Monthly evictions in New York City have returned to pre-pandemic levels as low- and middle-income tenants struggle to make rent and housing courts work through a backlog of cases, new data shows.
City marshals evicted at least 11,253 households on behalf of landlords over the first seven-and-a-half months of the year, according to records maintained by the city’s Department of Investigation. The 1,500 evictions-per-month average from Jan. 1 to Aug. 15 was higher than in any year since 2018, when marshals completed about 1,666 evictions a month.
Housing policy experts say the spike in evictions reveals the financial hardship many low- and middle-income tenants face. The trend comes as every mayoral candidate, including incumbent Mayor Eric Adams, Zohran Mamdani, Andrew Cuomo, Curtis Sliwa and Jim Walden have all pledged to make housing more affordable.
“There’s a lot of reason to be concerned here,” said Peter Hepburn, an associate director of Princeton University’s Eviction Lab. “For a lot of renters, they don’t have much in the way of personal savings and one missed paycheck, a layoff, an unexpected expense can be the precipitating factor for an eviction case.”
Court officials and state lawmakers instituted an eviction freeze at the start of the COVID-19 pandemic in March 2020 to prevent the illness’s spread and ensure people maintained stable housing amid steep job losses and other economic fallout. The number of evictions across the five boroughs has steadily increased since 2022, when the temporary moratorium on most removals ended.
That spike is illustrated through the earnings of New York City’s 29 marshals, whom landlords hire to deliver court notices, change apartment locks and remove tenants from their units after receiving an order from a judge. City data shows the marshals took in nearly $20.5 million in combined profit last year, up from around $19.5 million in 2023 and $14 million in 2019.
Ann Korchak, a Manhattan landlord who serves as a spokesperson for the group Small Property Owners of New York, said she suspects the number of evictions has risen because understaffed housing courts have continued working through a “bottleneck” of cases stemming from the pandemic.
“We’re in the business of offering housing and we look to housing court to help us solve problems,” Korchak said. “Eviction is a last resort. Everyone wants to live harmoniously but we need the revenue to run the properties.”
New York City landlords have filed just under 497,000 eviction cases since the start of 2021, according to state records. The most cases were filed in the Bronx, where more than 9% of households received a court notice last year. An eviction case can take several months or even years to come to a resolution. Less than 10% of cases result in an order of eviction from a judge.
While the number of people being kicked out of their homes has increased, state court data shows landlords have filed fewer new eviction cases in 2025 compared to recent years. Landlords have begun eviction proceedings against an average of 9,531 households per month this year compared to 10,500 per month in 2024.

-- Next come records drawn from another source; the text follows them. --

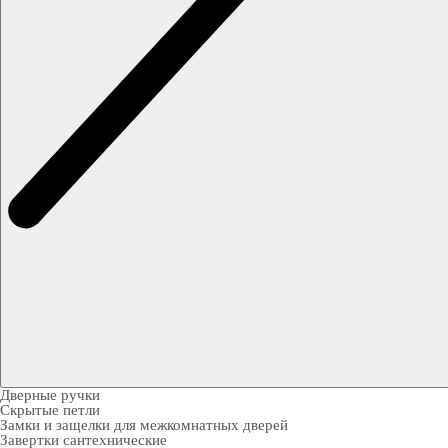
Дверные ручки
Скрытые петли
Замки и защелки для межкомнатных дверей
Завертки сантехнические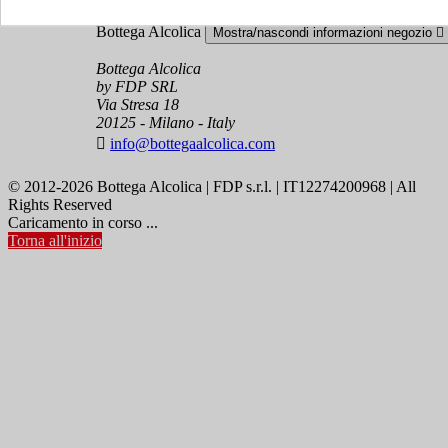
Bottega Alcolica
Mostra/nascondi informazioni negozio

Bottega Alcolica
by FDP SRL
Via Stresa 18
20125 - Milano - Italy

info@bottegaalcolica.com
© 2012-2026 Bottega Alcolica | FDP s.r.l. | IT12274200968 | All
Rights Reserved
Caricamento in corso ...
Torna all'inizio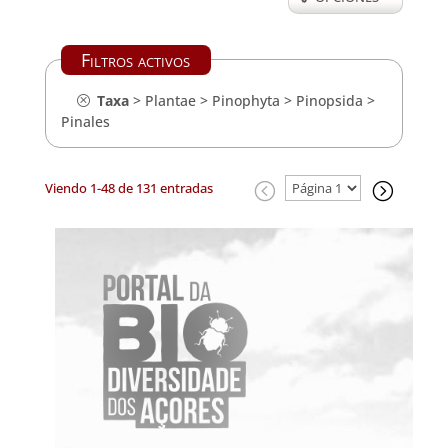
Filtros activos
Taxa
>
Plantae
>
Pinophyta
>
Pinopsida
>
Pinales
Viendo 1-48 de 131 entradas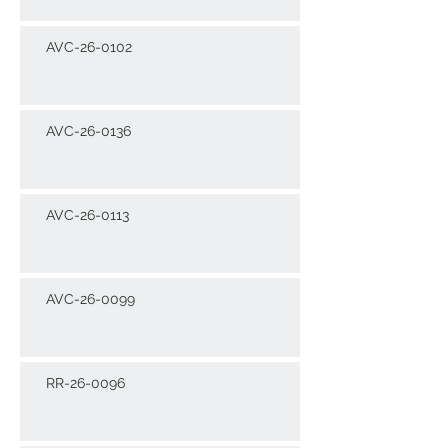
AVC-26-0102
AVC-26-0136
AVC-26-0113
AVC-26-0099
RR-26-0096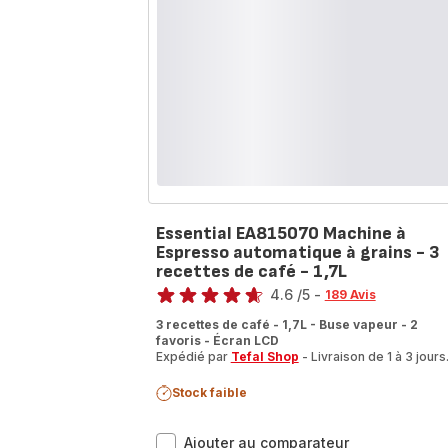
Design
compact
Essential EA815070 Machine à
Espresso automatique à grains - 3
recettes de café - 1,7L
Note
4.6
/5
-
189 Avis
ratings.4.6
3 recettes de café - 1,7L - Buse vapeur - 2
favoris - Écran LCD
Expédié par
Tefal Shop
- Livraison de 1 à 3 jours
Stock faible
Essential
Ajouter au comparateur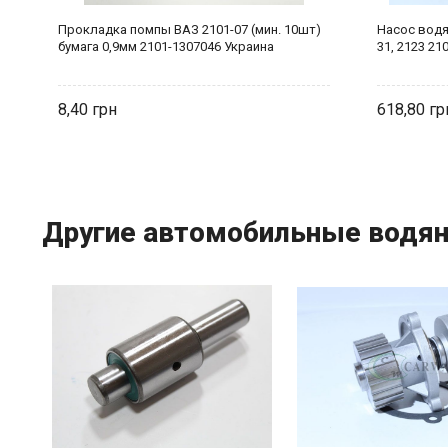
Прокладка помпы ВАЗ 2101-07 (мин. 10шт)
Насос водян
бумага 0,9мм 2101-1307046 Украина
31, 2123 21
8,40
618,80
Другие автомобильные водян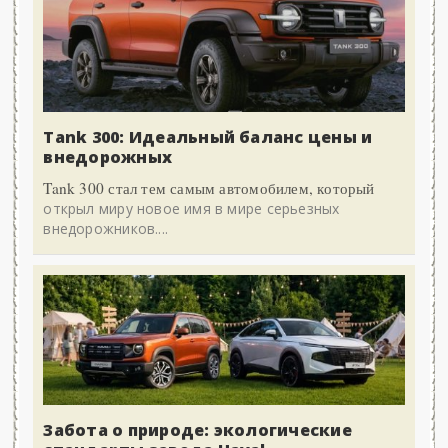
Tank 300: Идеальный баланс цены и
внедорожных
Tank 300 стал тем самым автомобилем, который
открыл миру новое имя в мире серьезных
внедорожников....
Забота о природе: экологические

The city’s various safety net programs for low-income tenants — like a right to an attorney in housing court — have helped many New Yorkers stave off eviction, according to a March report from the Community Service Society, a policy group focused on addressing poverty.
But many low-income families earn just above the threshold to receive the assistance, while others who qualify cannot access the aid in time to stop an eviction.
“We do have tools. We know what works,” said Chloe Sarnoff, director of policy research at Robin Hood, an influential anti-poverty organization. “But we are seeing these effective programs go underutilized because of staffing issues, funding issues and contracting issues.”
A July report from Robin Hood found that 1 in 4 low-income New Yorkers could not consistently afford their rent. Sarnoff said many are one “financial shock” away from facing the possibility of eviction.
Legal Aid Staff Attorney Ellen Davidson, who consults on legislative policy, said evictions have social and economic consequences for schools, employers and neighborhoods.
“It is worse for communities,” Davidson said. “It is worse for public health. It is worse for New York City writ large.”